Despite the tragic stories of people suffering from HPV-related cancers, Missouri’s HPV vaccination rate ranks behind most other states. According to America’s Health Rankings, Missouri ranks 35th in the country at 59.3 percent. That is the percentage of adolescents ages 13-17 who received all recommended doses of the HPV vaccine. By comparison, Rhode Island is number one in the country, with a vaccination rate of 83.2 percent. “We have a tremendous opportunity with HPV vaccines to prevent not only future infections in our children but infections that may eventually cause cancer later in their lifetimes,” said Lisa Cox, Communications Director, Missouri Department of Health and Senior Services. “As a mother, I am grateful to be able to lower my children’s risk of a future cancer diagnosis by doing something so safe and so simple.”

In September of 2022, St. Jude Children’s Research Hospital issued a report titled, Analysis of Public Policy Decisions and Factors Driving HPV Vaccination Coverage in the United States. St. Jude’s goal is to support current HPV vaccination and policy efforts that work and to introduce new ones focused on increasing HPV vaccination coverage. Julia Neely, Program Manager, HPV Cancer Prevention Program, St. Jude Children’s Research Hospital, says we must understand what is driving the hesitancy:

HPV vaccination is safe, effective, and provides long lasting protection against HPV cancers. Still, too few adolescents are being vaccinated across the U.S. Many factors influence this outcome, and these factors look different across varying contexts. It was important for us to understand the complexity of these factors and the potential negative influences and to make realistic recommendations to address these issues.
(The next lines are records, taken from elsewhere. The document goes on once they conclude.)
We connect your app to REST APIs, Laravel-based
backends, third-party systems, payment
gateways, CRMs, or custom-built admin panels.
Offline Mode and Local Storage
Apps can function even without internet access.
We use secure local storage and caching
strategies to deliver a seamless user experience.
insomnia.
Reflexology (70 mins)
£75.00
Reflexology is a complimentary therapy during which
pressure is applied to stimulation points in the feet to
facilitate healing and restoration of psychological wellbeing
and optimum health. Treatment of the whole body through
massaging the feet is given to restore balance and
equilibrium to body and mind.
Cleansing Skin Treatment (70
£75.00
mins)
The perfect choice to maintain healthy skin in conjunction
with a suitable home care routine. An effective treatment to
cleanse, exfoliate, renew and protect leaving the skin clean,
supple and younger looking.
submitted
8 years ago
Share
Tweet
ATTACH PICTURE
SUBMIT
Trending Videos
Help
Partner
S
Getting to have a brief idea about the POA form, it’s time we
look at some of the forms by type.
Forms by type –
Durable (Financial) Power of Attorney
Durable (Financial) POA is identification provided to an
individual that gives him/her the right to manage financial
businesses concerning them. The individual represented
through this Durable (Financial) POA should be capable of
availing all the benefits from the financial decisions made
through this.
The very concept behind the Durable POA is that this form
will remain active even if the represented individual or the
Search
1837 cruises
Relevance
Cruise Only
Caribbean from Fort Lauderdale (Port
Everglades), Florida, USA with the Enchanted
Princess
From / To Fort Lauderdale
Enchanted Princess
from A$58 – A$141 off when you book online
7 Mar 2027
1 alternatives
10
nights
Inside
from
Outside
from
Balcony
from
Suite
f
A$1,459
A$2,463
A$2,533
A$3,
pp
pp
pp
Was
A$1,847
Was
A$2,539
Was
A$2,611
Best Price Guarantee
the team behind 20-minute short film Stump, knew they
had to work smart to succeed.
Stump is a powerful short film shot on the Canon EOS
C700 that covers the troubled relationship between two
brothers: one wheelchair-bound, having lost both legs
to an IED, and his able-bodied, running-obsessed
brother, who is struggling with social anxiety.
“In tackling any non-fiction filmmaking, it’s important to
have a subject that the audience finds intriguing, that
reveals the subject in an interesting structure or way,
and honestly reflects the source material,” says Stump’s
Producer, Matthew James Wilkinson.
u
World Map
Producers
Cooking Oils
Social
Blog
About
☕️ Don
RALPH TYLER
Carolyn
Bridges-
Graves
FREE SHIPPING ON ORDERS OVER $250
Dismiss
According to their report, “Increased HPV vaccination series completion and reduced HPV cancer incidence resulting from addressing these policy factors could reduce national direct health care expenditures by more than $26 million.”

For a second year in a row, St. Jude Children’s Research Hospital has partnered with MIC on the billboard portion of MIC’s HPV Cancer Prevention campaign. The billboards that will be seen around the state have a clear message, “Protect Them Today for a Promising Tomorrow.”

In addition to radio spots and billboards, MIC’s HPV Cancer Prevention campaign consists of social media ads in both English and Spanish as well as ads that will be seen at various sports arenas. Moreover, MIC has a designated section of the MIC website dedicated to HPV vaccine awareness. On a desktop, look for the red button at the top of the MIC website titled “Prevent Cancer Together” or that same language in the directory on a mobile phone.

Inside the HPV vaccine awareness section of the MIC website, users will find the following topics: About HPV, How HPV Spreads, HPV Symptoms, About HPV Vaccines, Types of HPV Vaccines, Frequently Asked Questions, HPV Fast Fact Sheet, and the HPV Toolkit. The HPV Fast Fact Sheet is a downloadable PDF that can be hung from a wall or referenced from one’s desk. The HPV Toolkit, like other MIC toolkits, furthers MIC’s mission of promoting immunizations, preventing disease, and protecting Missourians. This toolkit contains videos, social media graphics, and more. Some of these materials are co-brandable. Use these assets to educate and encourage people to get vaccinated.

The MIC is dedicated to keeping Missourians healthy by building awareness for vaccines. Together we can prevent HPV-related cancers through immunization education, advocacy, promotion, and statewide collaborative partnerships.